Вы про ту вонючую улочку близь Мор-фильдса?

Пишите так: Блек-степ-лен. А после закончите следующим манером: все настоящее нижайше представлено покорнейшим слугой вашим, ожидающим распоряжений. Остаюсь Николас Дайер, младший Инспектор конторы по работам Ея Величества, Скотленд-ярд.

Когда же перепишете набело, Вальтер, запирайте чернила, сумасброд Вы эдакой. Тут я положил руку на его шею, от чего он вздрогнул и поглядел на меня искоса. Не будет Вам сегодня ни веселых домов с музыкой, ни танцев, говорю в шутку; а в придачу подумал про себя: нет, да и вряд ли им быть, коли пойдешь по моим стопам. Время уж близилось к восьми часам, и туман закрывал Луну, да так, что сам двор сделался залит красным, даже мне становилось не по себе, когда я на него выглядывал; да и то, говоря по чести, в душе у меня теснилось такое множество опасений, что хоть наземь от них вались. Однакожь я взял свой суконный плащ, что висел на колышке в передней, и кликнул Вальтера: поторопливайтесь с письмом, ибо, как сказано в проповеди, бытие наше в мире сем есть зыбко до крайности. А он в ответ мне засмеялся гавкающим своим смехом.

Вышедши на Вайтгалл, я тотчас крикнул извощика. Остановилась карета старинного виду с окнами не стеклянными, но жестяными, проткнутыми, словно решето, чтобы воздуху возможно было проникать через дыры; я прижался к ним глазами, дабы видеть город, едучи через него, и он был от того весь разбит на кусочки: инде собака воет, инде ребенок бежит. Однакожь освещение и шум были мне приятны, так что я воображал себя грозным владыкою собственных своих земель. Церкви мои останутся стоять, размышлял я, едучи по дороге; что построил уголь, то не погребет пепел. Довольно жил я ради других, словно белка в колесе, теперь пришла пора начинать ради себя самого. Изменить сию вещь, именуемую Временем, я не могу, однако могу переменить его стать, и, подобно тому, как мальчишки повертывают зеркало супротив Солнца, так же и я вас всех ослеплю. Так и катили вперед мои мысли, громыхаючи, подобно карете, их везшей, каретою же тою было мое бедное тело.

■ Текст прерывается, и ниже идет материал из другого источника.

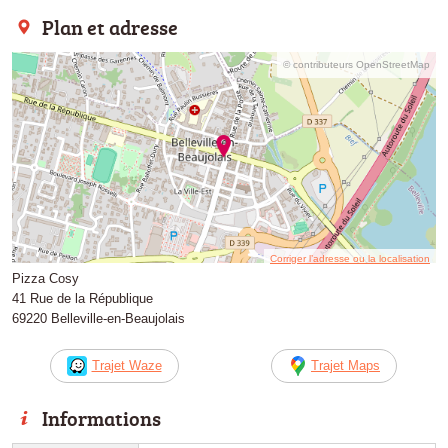
Plan et adresse
© contributeurs OpenStreetMap
Corriger l’adresse ou la localisation
Pizza Cosy
41 Rue de la République
69220 Belleville-en-Beaujolais
Trajet Waze
Trajet Maps
Informations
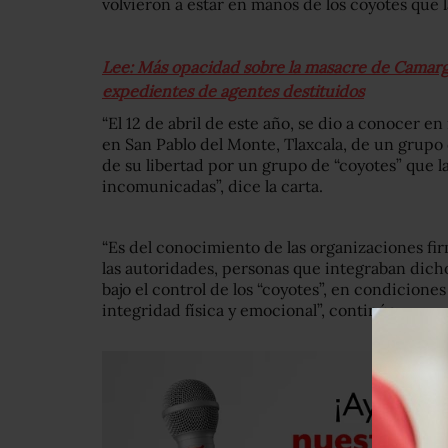
volvieron a estar en manos de los coyotes que 
Lee: Más opacidad sobre la masacre de Camargo
expedientes de agentes destituidos
“El 12 de abril de este año, se dio a conocer 
en San Pablo del Monte, Tlaxcala, de un grupo
de su libertad por un grupo de “coyotes” que 
incomunicadas”, dice la carta.
“Es del conocimiento de las organizaciones fir
las autoridades, personas que integraban dich
bajo el control de los “coyotes”, en condicion
integridad física y emocional”, continúa.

Столпотворенье карет было столь велико, что, когда мы добрались до Фенчерч-стрита, пришлось мне сойти на Биллитер-лене и шагать пешком в толчее вдоль Леденгалл-стрита; под конец мне удалось проскочить в пустое место промеж двумя каретами и перейти через улицу, что вела к Грас-черч-стриту. Я вошел в Лайм-стрит, ибо теперь дорога была мне знакома, миновал множество улиц и поворотов, покуда не добрался до Мор-фильдса; за сим, тотчас за аптекою с козлом на вывеске, обнаружил я узкую дорожку, темную, словно погребальный склеп, вонявшую тухлою рыбою и выгребною ямою. Была там дверь, а на ней знак, и я тихонько постучал. Пришла пора сочесться — пускай увидят, на какие прекрасныя дела я способен.

Ибо, оборачиваясь на годы, которые прожил, сбирая их в памяти своей, я вижу, что за пестрым творением Натуры была моя жизнь. Вздумай я нынче записать свою собственную историю с ея небывалыми страданиями и удивительными приключениями (как сочинили бы книгопродавцы), не сомневаюсь, что многие жители мира сего не поверили бы событиям, там описанным, по причине их необыкновенности, однако ничего с их недоверием поделать я не могу; а коли читатель решит, что пред ним всего лишь темныя причуды, то пускай сам подумает о том, что жизнь человеческая проходит отнюдь не на свету и что все мы суть порожденья Тьмы.

Появился я на свет, крича, в 1654 году от Рождества Христова. Отец мой, пекарь по морским галетам, рожден был гражданином Лондона, а ранее перед ним — его отец, мать же моя была из честной семьи. Я родился в Блек-игль-стрите, в Степнейском приходе, близь Монмоут-стрита и прилегающего Брик-лена, в деревянном доме, расшатанном до последней степени, который снесли бы, не будь по обе стороны от него такого множества деревянных жилищ. Бывают такие, кого, подобно мне, охватывает лихорадка в самый тот день, когда они родились на свет; вот и у меня довольно причин на то, чтобы каждого Декабря пятого числа прошибало меня потом, ибо первому моему выходу на сцену сопутствовали всяческие признаки смерти, как будто я уж обладал разумением касательно до будущих своих деяний. Мать моя родила меня (или же, так сказать, высидела яйцо), вся пылаючи, покрытая кровью и нечистотами, в предрассветный час: мне видны были серыя полосы света, что катились ко мне навстречу, слышен был ветер, что подает знак к окончанью ночи. В углу узкой бедной комнаты стоял мой отец, склонивши голову, ибо супруга его, казалось, готова была вот-вот оставить сей мир, переживши множество страданий в часы моего рожденья. Пред домом вставало Солнце — я видел, как оно горело, видел и фигуру отца, который все шагал и шагал, заслоняя его, так что гляделся не более, чем тенью. Воистину, место, в котором я очутился, было долиною слез, я же, таким образом, уподобился Адаму, что, услыхавши в саду глас Господень, заплакал, охваченный первобытным страхом. Будь Натурою задумано, чтобы я занимал лишь некой захолустный, неприметный уголок Вселенной, слова сии были бы речами болтуна, и только, однако те, которые видят труды мои, пожелают ознакомиться с первым моим появлением на свет; ведь достоверно установлено, что, близко наблюдая темперамент и конституцию дитяти, увидим мы уже в самом зародыше те качества, какими он впоследствии будет отличаться в наших глазах.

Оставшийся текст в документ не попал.